# WHAT NEEDS TO BE DONE
In the material below, write out each line word for word and omit the pictures.

# THE DATA
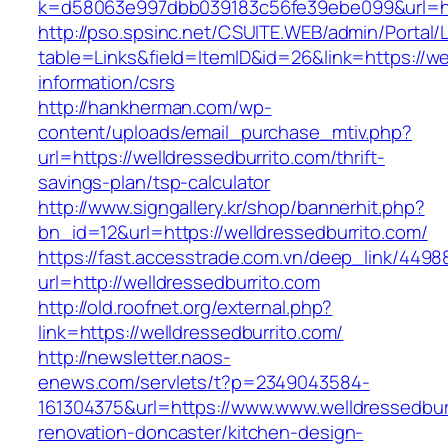
k=d58063e997dbb039183c56fe39ebe099&url=htt
http://pso.spsinc.net/CSUITE.WEB/admin/Portal/L
table=Links&field=ItemID&id=26&link=https://we
information/csrs
http://hankherman.com/wp-
content/uploads/email_purchase_mtiv.php?
url=https://welldressedburrito.com/thrift-
savings-plan/tsp-calculator
http://www.signgallery.kr/shop/bannerhit.php?
bn_id=12&url=https://welldressedburrito.com/
https://fast.accesstrade.com.vn/deep_link/449
url=http://welldressedburrito.com
http://old.roofnet.org/external.php?
link=https://welldressedburrito.com/
http://newsletter.naos-
enews.com/servlets/t?p=2349043584-
161304375&url=https://www.www.welldressedbur
renovation-doncaster/kitchen-design-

# WRITTEN ANSWER
k=d58063e997dbb039183c56fe39ebe099&url=htt
http://pso.spsinc.net/CSUITE.WEB/admin/Portal/L
table=Links&field=ItemID&id=26&link=https://we
information/csrs
http://hankherman.com/wp-
content/uploads/email_purchase_mtiv.php?
url=https://welldressedburrito.com/thrift-
savings-plan/tsp-calculator
http://www.signgallery.kr/shop/bannerhit.php?
bn_id=12&url=https://welldressedburrito.com/
https://fast.accesstrade.com.vn/deep_link/449
url=http://welldressedburrito.com
http://old.roofnet.org/external.php?
link=https://welldressedburrito.com/
http://newsletter.naos-
enews.com/servlets/t?p=2349043584-
161304375&url=https://www.www.welldressedbur
renovation-doncaster/kitchen-design-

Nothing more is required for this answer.